Abstract:
Machine Learning and Inference methods have become ubiquitous and have had a broad impact on a range of scientific advances and technologies and on our ability to make sense of large amounts of data. Research in Natural Language Processing has both benefited from and contributed to advancements in these methods and provides an excellent example for some of the challenges we face moving forward.
I will describe some of our research in developing learning and inference methods in pursue of natural language understanding. In particular, I will address what I view as some of the key challenges, including (i) learning models from natural interactions, without direct supervision, (ii) knowledge acquisition and the development of inference models capable of incorporating knowledge and reason, and (iii) scalability and adaptation—learning to accelerate inference during the life time of a learning system.
A lot of this work is done within the unified computational framework of Constrained Conditional Models (CCMs), an Integer Linear Programming formulation that augments statistically learned models with declarative constraints as a way to support learning and reasoning. Within this framework, I will discuss old and new results pertaining to learning and inference and how they are used to push forward our ability to understand natural language.

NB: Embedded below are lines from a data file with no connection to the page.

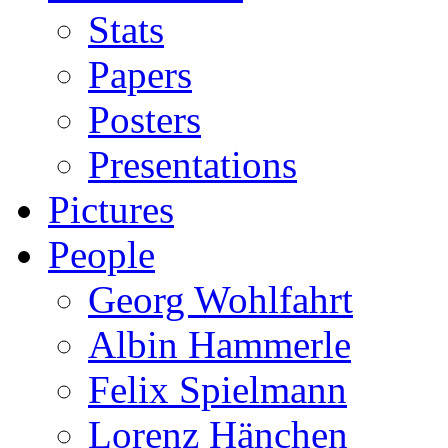
Stats
Papers
Posters
Presentations
Pictures
People
Georg Wohlfahrt
Albin Hammerle
Felix Spielmann
Lorenz Hänchen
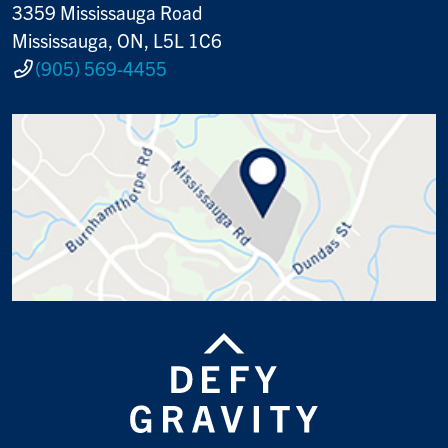
3359 Mississauga Road
Mississauga, ON, L5L 1C6
(905) 569-4455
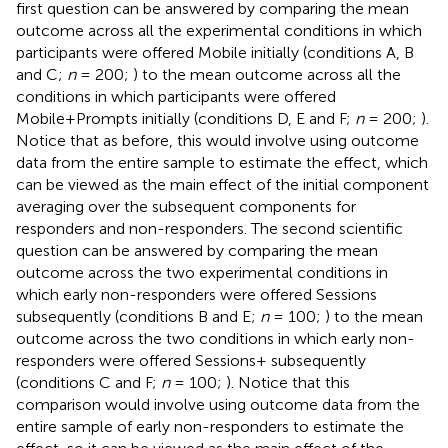
first question can be answered by comparing the mean
outcome across all the experimental conditions in which
participants were offered Mobile initially (conditions A, B
and C;
n
= 200;
) to the mean outcome across all the
conditions in which participants were offered
Mobile+Prompts initially (conditions D, E and F;
n
= 200;
).
Notice that as before, this would involve using outcome
data from the entire sample to estimate the effect, which
can be viewed as the main effect of the initial component
averaging over the subsequent components for
responders and non-responders. The second scientific
question can be answered by comparing the mean
outcome across the two experimental conditions in
which early non-responders were offered Sessions
subsequently (conditions B and E;
n
= 100;
) to the mean
outcome across the two conditions in which early non-
responders were offered Sessions+ subsequently
(conditions C and F;
n
= 100;
). Notice that this
comparison would involve using outcome data from the
entire sample of early non-responders to estimate the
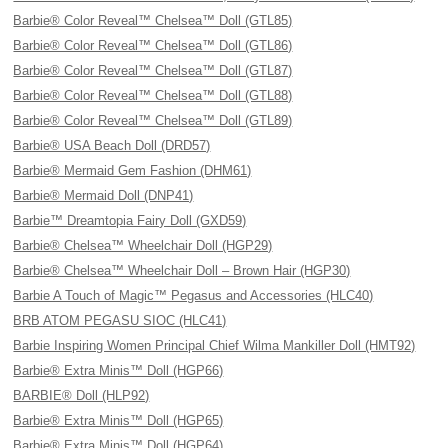
Barbie® Color Reveal™ Chelsea™ Doll (GTL85)
Barbie® Color Reveal™ Chelsea™ Doll (GTL86)
Barbie® Color Reveal™ Chelsea™ Doll (GTL87)
Barbie® Color Reveal™ Chelsea™ Doll (GTL88)
Barbie® Color Reveal™ Chelsea™ Doll (GTL89)
Barbie® USA Beach Doll (DRD57)
Barbie® Mermaid Gem Fashion (DHM61)
Barbie® Mermaid Doll (DNP41)
Barbie™ Dreamtopia Fairy Doll (GXD59)
Barbie® Chelsea™ Wheelchair Doll (HGP29)
Barbie® Chelsea™ Wheelchair Doll – Brown Hair (HGP30)
Barbie A Touch of Magic™ Pegasus and Accessories (HLC40)
BRB ATOM PEGASU SIOC (HLC41)
Barbie Inspiring Women Principal Chief Wilma Mankiller Doll (HMT92)
Barbie® Extra Minis™ Doll (HGP66)
BARBIE® Doll (HLP92)
Barbie® Extra Minis™ Doll (HGP65)
Barbie® Extra Minis™ Doll (HGP64)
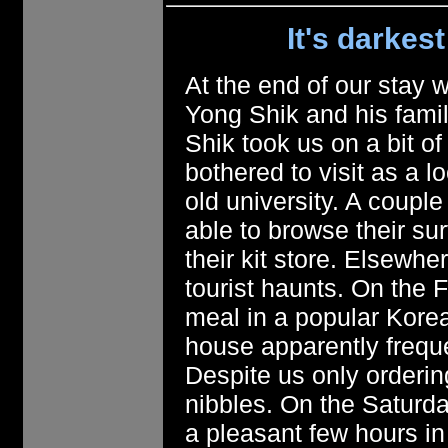
It's darkes
At the end of our stay 
Yong Shik and his famil
Shik took us on a bit of
bothered to visit as a l
old university. A coup
able to browse their su
their kit store. Elsewh
tourist haunts. On the 
meal in a popular Korea
house apparently frequ
Despite us only ordering
nibbles. On the Saturda
a pleasant few hours i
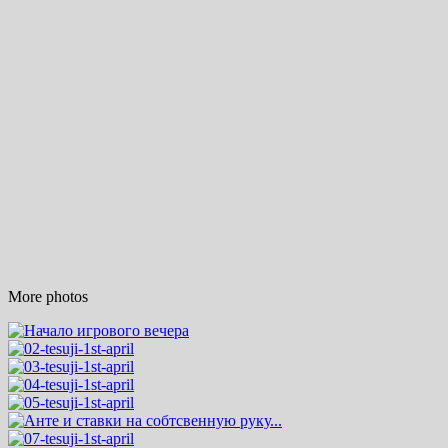
More photos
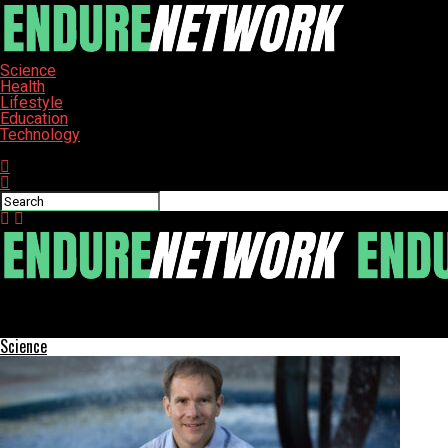
Science
Health
Lifestyle
Education
Technology
Connect with us
ENDURE-NETWORK
UCF’s FIEA Program Shapes Future of Serious Gaming Industry
Science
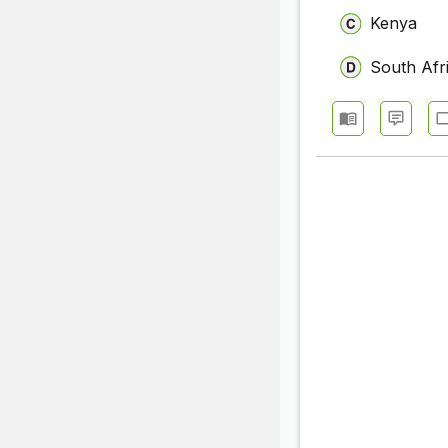
Kenya
South Afr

Dan Roth is a Professor in the Department of Computer Science and the Beckman Institute at the University of Illinois at Urbana-Champaign and a University of Illinois Scholar.
Roth is a Fellow of the AAAS, ACM, AAAI and ACL, for his contributions to Machine Learning and to Natural Language Processing. He has published broadly in machine learning, natural language processing, knowledge representation and reasoning, and learning theory, and has developed advanced machine learning based tools for natural language applications that are being used widely by the research community and commercially.
Prof. Roth received his B.A Summa cum laude in Mathematics from the Technion, Israel, and his Ph.D in Computer Science from Harvard University in 1995.